The subject-object divide

buber2Levinas notes, “For contemporary thought, the history of the theory of knowledge is synonymous with the history of the vanishing of the subject object problem.” The epistemological problem for contemporary thought is the resolution of the radical separation between subject and object. For in saying that the only certainty in true knowledge, or the only condition of knowledge is privileged access to consciousness, meant that there was no access to what was the other, the object. There could be no act of knowing that got to the object, in its truth.

For Kant, a philosopher for whom Buber had a high regard, the phenomenal aspect of the object was accessible to the subject but only in so far as they were constituted by the categories of the subject. The noumenon remained unknowable, out of reach, out of access. Perhaps we can look at Buber’s epistemology as an attempt that comprised different stages, in coming to grips with the radical disjunction of the subject and object, and taking its point of departure from Kant’s problem of the unknowable noumenon.

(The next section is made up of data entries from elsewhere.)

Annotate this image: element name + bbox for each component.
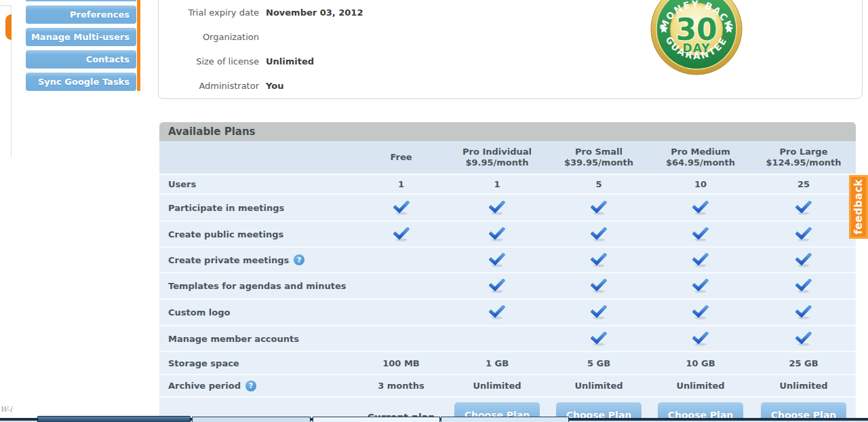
check-icon	[393, 227, 410, 242]
table-row-templates-for-agendas-and-minutes: Templates for agendas and minutes	[159, 272, 856, 299]
plan-value: 100 MB	[382, 358, 420, 368]
plan-value: Unlimited	[779, 381, 827, 391]
plan-value-cell	[446, 195, 548, 220]
plan-value-cell	[446, 248, 548, 272]
check-icon	[795, 332, 812, 346]
background-window-tab[interactable]	[313, 417, 440, 422]
feedback-tab-label: feedback	[852, 179, 865, 234]
feature-label: Templates for agendas and minutes	[168, 281, 347, 291]
sidebar-accent-bar	[137, 0, 140, 91]
sidebar-item-manage-multi-users[interactable]: Manage Multi-users	[26, 28, 136, 46]
check-icon	[692, 332, 709, 346]
plan-value-cell	[356, 248, 446, 272]
plan-value: Unlimited	[676, 381, 724, 391]
plan-name: Pro Small	[575, 147, 623, 157]
plan-column-header-pro-individual: Pro Individual$9.95/month	[446, 141, 548, 174]
plan-value-cell	[446, 300, 548, 325]
plan-value-cell: 5	[548, 175, 650, 193]
plan-value-cell: 1 GB	[446, 352, 548, 374]
account-field-label: Organization	[159, 32, 259, 42]
account-field-row: Trial expiry dateNovember 03, 2012	[159, 0, 862, 24]
feature-cell: Create public meetings	[159, 222, 356, 246]
feature-label: Storage space	[168, 358, 239, 368]
feature-cell: Templates for agendas and minutes	[159, 273, 356, 299]
sidebar-buttons: PreferencesManage Multi-usersContactsSyn…	[26, 5, 136, 95]
plan-value-cell	[650, 326, 751, 351]
plan-name: Pro Large	[780, 147, 828, 157]
plan-name: Pro Individual	[462, 147, 532, 157]
plan-value-cell: 25	[751, 175, 856, 193]
account-field-label: Trial expiry date	[159, 7, 259, 18]
plan-value-cell	[356, 222, 446, 246]
table-row-create-public-meetings: Create public meetings	[159, 220, 856, 246]
plan-value-cell	[356, 326, 446, 351]
table-row-participate-in-meetings: Participate in meetings	[159, 193, 856, 220]
plan-value-cell	[751, 326, 856, 351]
sidebar-item-contacts[interactable]: Contacts	[26, 50, 136, 69]
plan-value-cell: 10	[650, 175, 751, 193]
feature-cell: Create private meetings?	[159, 248, 356, 272]
plan-price: $39.95/month	[564, 157, 633, 168]
panel-collapse-handle[interactable]	[5, 14, 12, 40]
plans-header-feature-cell	[159, 141, 356, 174]
available-plans-title: Available Plans	[159, 122, 856, 141]
check-icon	[489, 201, 505, 215]
account-field-row: Size of licenseUnlimited	[159, 49, 862, 73]
feature-cell: Archive period?	[159, 375, 356, 396]
sidebar-item-preferences[interactable]: Preferences	[26, 5, 136, 24]
plan-value-cell: 1	[356, 175, 446, 193]
handwriting-fragment: W-i	[0, 405, 12, 414]
plan-value: 10 GB	[686, 358, 715, 368]
plan-value-cell	[650, 300, 751, 325]
feedback-tab[interactable]: feedback	[849, 175, 868, 239]
plans-header-row: FreePro Individual$9.95/monthPro Small$3…	[159, 141, 856, 174]
check-icon	[393, 201, 410, 215]
plan-value: 5	[595, 179, 601, 189]
sidebar-item-partial[interactable]	[26, 0, 136, 1]
plan-value-cell	[356, 300, 446, 325]
sidebar-item-sync-google-tasks[interactable]: Sync Google Tasks	[26, 73, 136, 91]
feature-cell: Users	[159, 175, 356, 193]
plan-value-cell	[356, 195, 446, 220]
help-icon[interactable]: ?	[294, 254, 304, 265]
help-icon[interactable]: ?	[245, 381, 256, 391]
feature-cell: Manage member accounts	[159, 326, 356, 351]
plans-table-body: Users1151025Participate in meetings	[159, 174, 856, 396]
account-field-label: Administrator	[159, 81, 259, 91]
check-icon	[795, 305, 812, 320]
check-icon	[795, 227, 812, 242]
background-window-tab[interactable]	[441, 417, 569, 422]
plan-value-cell	[650, 273, 751, 299]
feature-label: Custom logo	[168, 307, 230, 318]
check-icon	[591, 253, 607, 267]
plan-value: 1	[494, 179, 500, 189]
table-row-users: Users1151025	[159, 174, 856, 193]
check-icon	[591, 332, 607, 346]
background-window-tab[interactable]	[192, 417, 311, 422]
plan-column-header-pro-large: Pro Large$124.95/month	[751, 141, 856, 174]
check-icon	[692, 201, 709, 215]
plan-value-cell	[751, 248, 856, 272]
plan-value: 10	[694, 179, 707, 189]
plan-value-cell: 100 MB	[356, 352, 446, 374]
table-row-manage-member-accounts: Manage member accounts	[159, 325, 856, 351]
check-icon	[591, 201, 607, 215]
plan-value-cell	[751, 273, 856, 299]
plan-value-cell: Unlimited	[650, 375, 751, 396]
plan-value-cell	[446, 222, 548, 246]
plan-value-cell	[751, 195, 856, 220]
table-row-storage-space: Storage space100 MB1 GB5 GB10 GB25 GB	[159, 351, 856, 374]
background-window-tab-active[interactable]	[37, 416, 191, 422]
check-icon	[489, 305, 505, 320]
plan-value: 1	[398, 179, 404, 189]
check-icon	[591, 305, 607, 320]
plan-column-header-free: Free	[356, 141, 446, 174]
table-row-archive-period: Archive period?3 monthsUnlimitedUnlimite…	[159, 374, 856, 396]
plan-value-cell	[548, 300, 650, 325]
plan-name: Free	[390, 152, 412, 163]
check-icon	[489, 279, 505, 293]
plan-column-header-pro-medium: Pro Medium$64.95/month	[650, 141, 751, 174]
feature-label: Archive period	[168, 381, 241, 391]
plan-value-cell	[650, 195, 751, 220]
table-row-create-private-meetings: Create private meetings?	[159, 246, 856, 272]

It should not be forgotten that the radical separation between subject and object arises from an epistemological problem. In other words, before Descartes, knowledge was the bridge between subject and object, since knowledge was supposed to give access to the object in terms of its qualities and its existence. The object, therefore, was open to the subject through the medium of knowledge, knowledge united subject and object.

From Descartes onwards, knowledge of the object was questioned, subject to doubt. The realm of consciousness was not subject to the same questioning since the ‘cogito ergo sum’ provided for Descartes, a pivot of certainty, a fixed point. However, the interiority of consciousness was in direct opposition to the exteriority of the object, and if interiority was the condition of knowledge, the exteriority became the condition of the impossibility of knowledge. We could not really know the other, the object. It was this removal of knowledge as a means of access to the object that made the object radical in its separation from the subject.